A los veintitantos y aún con licencia vigente para infracciones, cometí varias veces la de decantar en lugar público; bebes litros de cerveza y lo único que sacas en claro entre las nieblas del alcohol, es que la cebada se va al crecimiento de barriga, el alcohol directo al discernimiento y el líquido restante a la madre tierra. Uno va al baño del bar muy educadito, pero cuando sale a la calle y el riñón vuelve a decir es hora otra vez, entonces un árbol o un muro pasan a merecer unos dibujitos. Entonces sacamos el amiguito de abajo y describimos parábolas, trazamos hipotenusas o en el mejor de los casos —si las reservas y el talento alcanzan— nos fajamos una obra maestra expresionista abstracta como un Pollock o tal vez un Miró. Pero no bastan los trazos sueltos o el dripping en soledad. No sería completo. Por fortuna en esos casos se suele ir con algún compinche, quien en un acto natural al ver al otro en micción, dice: “colombiano no orina solo” y se une al delito.

Pero lo que iba a contarles era otra cosa, enlaza con lo anterior pero toca ir rellenando la cuota de palabras exigidas para completar la columna. Y claro, se ha de ambientar la anécdota para sustentar el tema: hablar acerca de esos aspavientos que nos asaltan y no resistimos contar. Lo no contado, no ha sucedido. “¡Ah! yo estuve allí cuando...” y ufanos ladeamos la cabeza; “esta foto fue la vez que...” “conocí a fulanita el día tal...” y pestañeamos, lentamente; “me presentaron a perencejo en el...” Y así, nos envanecemos con esos pequeños honores que nos propinan quienes creemos sublimes, mejores, quienes dan lustre a cierto oficio, a cualquier bandera, nuestro héroe deportivo; nos sueltan una firma en una servilleta, nos honran con una sonrisa o nos permiten un selfie rogando no les pasemos el brazo por encima del hombro como si fuéramos íntimos.

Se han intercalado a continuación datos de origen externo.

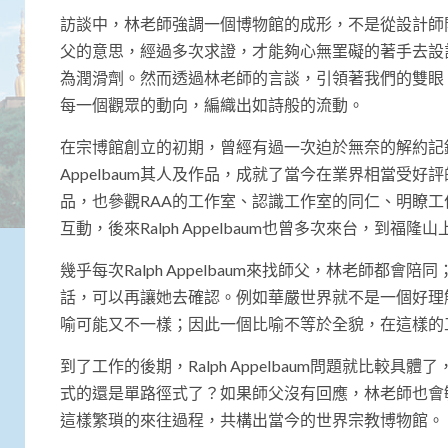
訪談中，林老師強調一個博物館的成形，不是從設計師
父的意思，經過多次求證，才能夠心無罣礙的著手去設計。林
為潤滑劑。然而透過林老師的言談，引領著我們的雙眼
每一個觀眾的動向，編織出如詩般的流動。
在宗博館創立的初期，曾經有過一次迫於無奈的解約記錄
Appelbaum其人及作品，成就了當今在業界相當受好評的
品，也參觀RAA的工作室、認識工作室的同仁、明瞭工作室
互動，後來Ralph Appelbaum也曾多次來台，
幾乎每次Ralph Appelbaum來找師父，林老師都
話，可以再讓她去確認。例如華嚴世界就不是一個好理
喻可能又不一樣；因此一個比喻不等於全貌，在這樣的
到了工作的後期，Ralph Appelbaum問題就比
式的還是單路徑式了？如果師父沒有回應，林老師也會敏感到
這樣繁瑣的來往過程，共構出當今的世界宗教博物館。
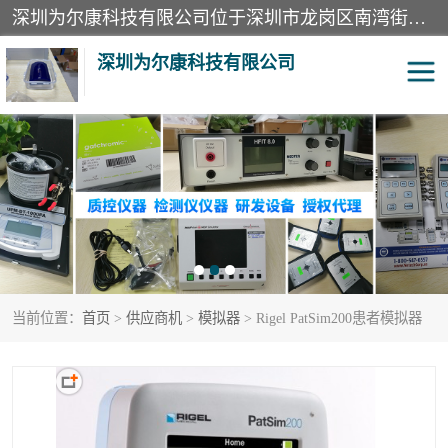
深圳为尔康科技有限公司位于深圳市龙岗区南湾街道。经营范围包括：计算机网络技术开发、技术转让、技术咨询、技术服务；一类医疗器械、通讯设备、机械设备、五金产品、电器产品的销售；二类、三类医疗器械的销售等；主要产品有：无创血压模拟仪、气体检测仪、检测仪、bms1x射线胶片、输液泵分析仪、呼吸机分析仪、心电图机测试仪等产品。
深圳为尔康科技有限公司
教学模型
实验室器材
模拟器
无创血压模拟仪
测试卡
检测仪
当前位置：
首页
>
供应商机
>
模拟器
> Rigel PatSim200患者模拟器
X射线检测仪
声功率计
分析仪
呼吸机分析仪
血透机分析仪
电气分析仪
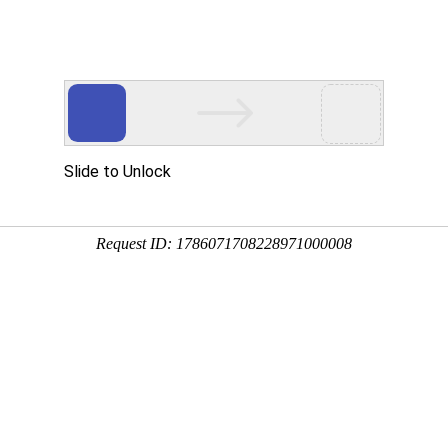
司
首页
产
TD.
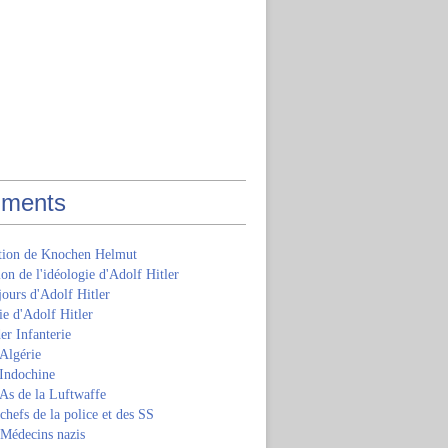
ments
ition de Knochen Helmut
ion de l'idéologie d'Adolf Hitler
jours d'Adolf Hitler
e d'Adolf Hitler
er Infanterie
Algérie
'Indochine
 As de la Luftwaffe
 chefs de la police et des SS
 Médecins nazis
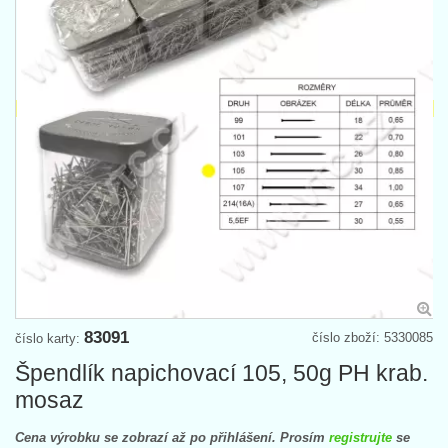
83091
číslo zboží: 5330085
číslo karty:
Špendlík napichovací 105, 50g PH krab.
mosaz
Cena výrobku se zobrazí až po přihlášení. Prosím
registrujte
se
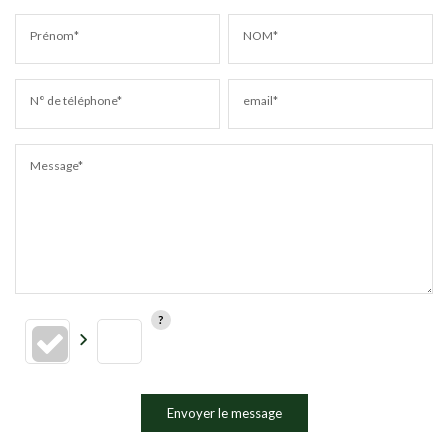
Prénom*
NOM*
N° de téléphone*
email*
Message*
Envoyer le message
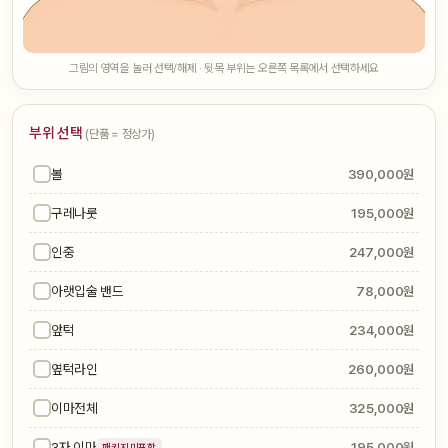
그림의 영역을 눌러 선택/해제 · 뒷목 부위는 오른쪽 목록에서 선택하세요
부위 선택
(단품 = 정상가)
볼
390,000원
구레나룻
195,000원
인중
247,000원
아랫입술 밴드
78,000원
앞턱
234,000원
옆턱라인
260,000원
이마전체
325,000원
3자 이마
195,000원
패키지 미포함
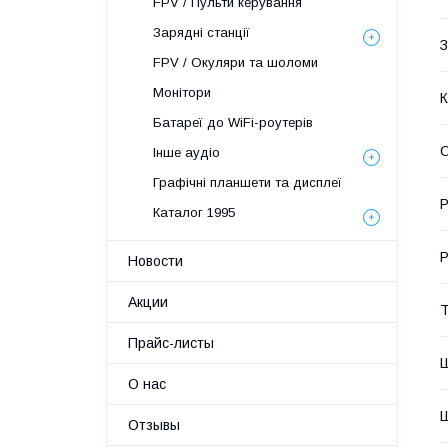
FPV / Пульти керування
Зарядні станції
З
FPV / Окуляри та шоломи
Монітори
К
Батареї до WiFi-роутерів
О
Інше аудіо
Графічні планшети та дисплеї
Р
Каталог 1995
Р
Новости
Акции
Т
Прайс-листы
Ш
О нас
Ш
Отзывы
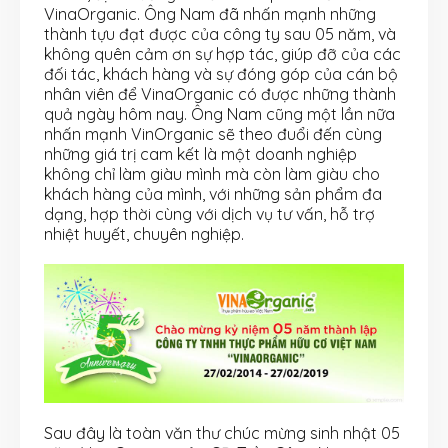
VinaOrganic. Ông Nam đã nhấn mạnh những
thành tựu đạt được của công ty sau 05 năm, và
không quên cảm ơn sự hợp tác, giúp đỡ của các
đối tác, khách hàng và sự đóng góp của cán bộ
nhân viên để VinaOrganic có được những thành
quả ngày hôm nay. Ông Nam cũng một lần nữa
nhấn mạnh VinOrganic sẽ theo đuổi đến cùng
những giá trị cam kết là một doanh nghiệp
không chỉ làm giàu mình mà còn làm giàu cho
khách hàng của mình, với những sản phẩm đa
dạng, hợp thời cùng với dịch vụ tư vấn, hỗ trợ
nhiệt huyết, chuyên nghiệp.
Sau đây là toàn văn thư chúc mừng sinh nhật 05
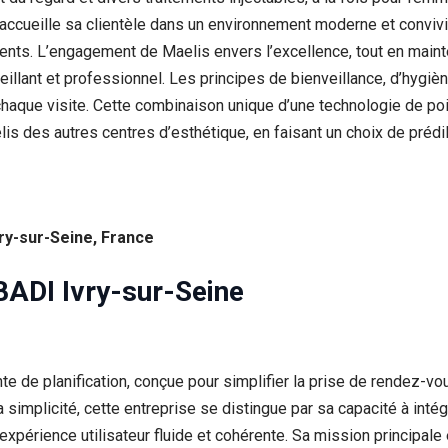
e accueille sa clientèle dans un environnement moderne et conviv
ents. L’engagement de Maelis envers l’excellence, tout en maint
llant et professionnel. Les principes de bienveillance, d’hygiè
à chaque visite. Cette combinaison unique d’une technologie de poi
lis des autres centres d’esthétique, en faisant un choix de prédi
vry-sur-Seine, France
ADI Ivry-sur-Seine
te de planification, conçue pour simplifier la prise de rendez-v
t la simplicité, cette entreprise se distingue par sa capacité à 
expérience utilisateur fluide et cohérente. Sa mission principale 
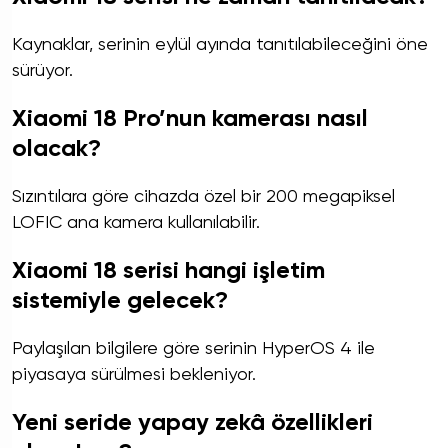
Kaynaklar, serinin eylül ayında tanıtılabileceğini öne
sürüyor.
Xiaomi 18 Pro’nun kamerası nasıl
olacak?
Sızıntılara göre cihazda özel bir 200 megapiksel
LOFIC ana kamera kullanılabilir.
Xiaomi 18 serisi hangi işletim
sistemiyle gelecek?
Paylaşılan bilgilere göre serinin HyperOS 4 ile
piyasaya sürülmesi bekleniyor.
Yeni seride yapay zekâ özellikleri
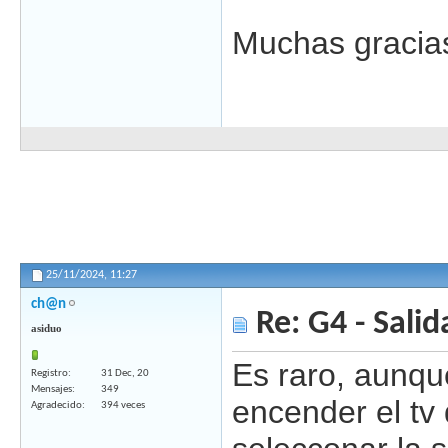
Muchas gracia
25/11/2024,
11:27
ch@n
Re: G4 - Salid
asiduo
Es raro, aunqu
Registro
31 Dec, 20
Mensajes
349
encender el tv
Agradecido
394 veces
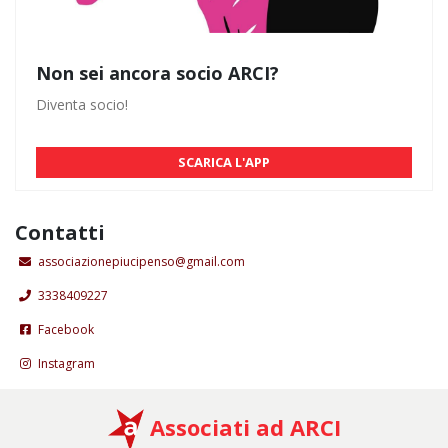
Non sei ancora socio ARCI?
Diventa socio!
SCARICA L'APP
Contatti
associazionepiucipenso@gmail.com
3338409227
Facebook
Instagram
Associati ad ARCI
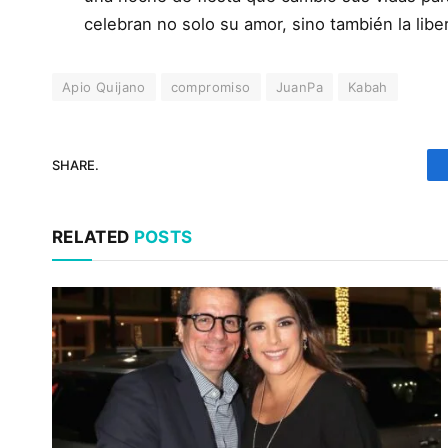
celebran no solo su amor, sino también la libe
Apio Quijano
compromiso
JuanPa
Kabah
SHARE.
RELATED
POSTS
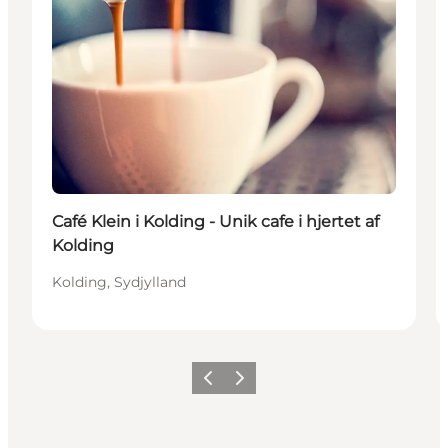
Café Klein i Kolding - Unik cafe i hjertet af
Kolding
Kolding, Sydjylland
Forrige
Neste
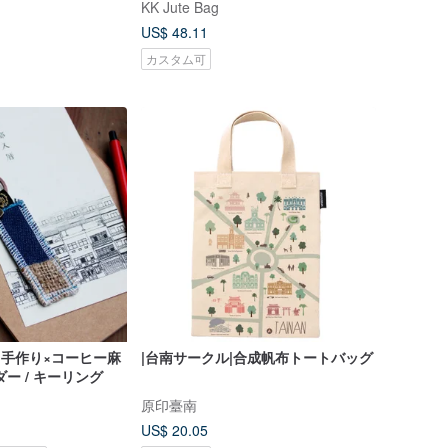
KK Jute Bag
バッグ バッグ印刷
US$ 48.11
カスタム可
】手作り×コーヒー麻
|台南サークル|合成帆布トートバッグ
ー / キーリング
原印臺南
US$ 20.05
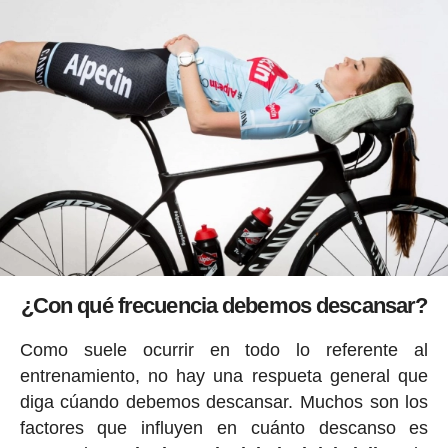
¿Con qué frecuencia debemos descansar?
Como suele ocurrir en todo lo referente al
entrenamiento, no hay una respueta general que
diga cúando debemos descansar. Muchos son los
factores que influyen en cuánto descanso es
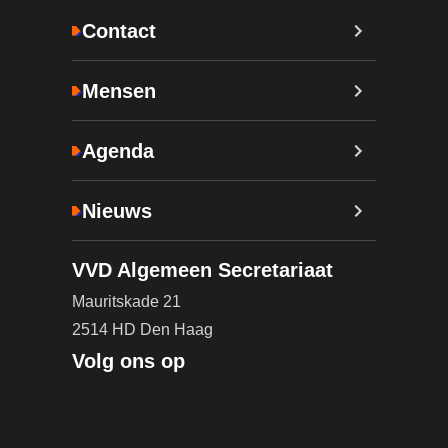
Contact
Mensen
Agenda
Nieuws
VVD Algemeen Secretariaat
Mauritskade 21
2514 HD Den Haag
Volg ons op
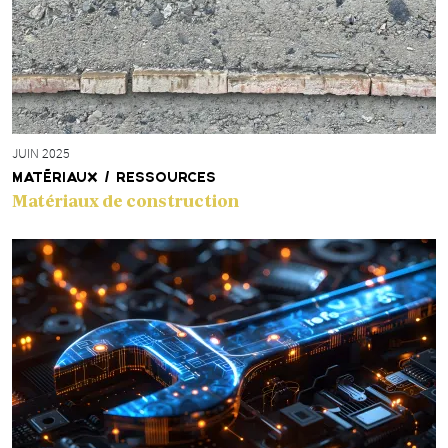
JUIN 2025
MATÉRIAUX / RESSOURCES
Matériaux de construction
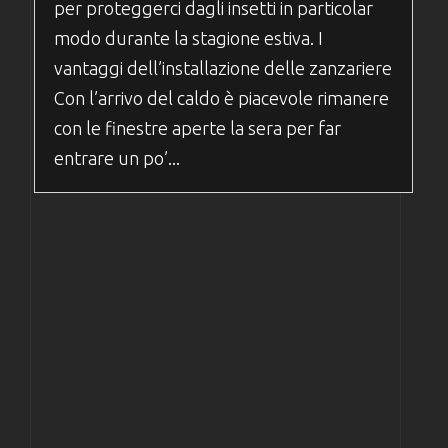
per proteggerci dagli insetti in particolar
modo durante la stagione estiva. I
vantaggi dell’installazione delle zanzariere
Con l’arrivo del caldo è piacevole rimanere
con le finestre aperte la sera per far
entrare un po’...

A lo que iba. Fui invitado a Cartagena de Indias a un almuerzo con una delegación española y para más descreste a un hotel situado en una isla no apta para peatones. Pues allí lo vi, estaba no muy lejos junto a su esposa en una mesa nutrida. Gran novedad en la nuestra, el cuchicheo y poco más; uno no puede dejar que se le enfríe la cazuela o se le endurezca el patacón por andar mirando famosos. En fin, después de otros platillos caribeños y suficientes cervezas, los mismos riñones —entonces pre-adultos— dieron la orden y no tuve más que obedecer. Al entrar al baño, una casita adjunta al restaurante a cielo abierto, encontré un orinal muy Duchamp pero al derecho y empecé el ritual; estando en esas entró alguien y como a mí me asusta estar de espaldas, pues volteé, cosa que no hizo ese alguien, nada menos que Fernando Botero, “el mancito que pinta gordas”, como dijo un mancito. Como dicta la etiqueta, el maestro marcó distancia varonil, se encuadró hacia el rincón y sacó su pincel. Yo miré con discreción para confirmar si en efecto era el mismo de antes. Sí, era el pintor, el escultor, el artista vivo más célebre entre las celebridades del arte artístico. ¿Hablarle del punto de fusión del bronce con ese calor? ¿De dimensiones, de volumen, así, con las manos ocupadas?

No dije ni mu. ¿Por qué habría de hacerlo? No dijo ni mu. ¿Por qué habría de hacerlo? Tan sólo éramos dos tipos aliviando, separados por tres metros pero unidos en el deber patriota de orinar en compañía.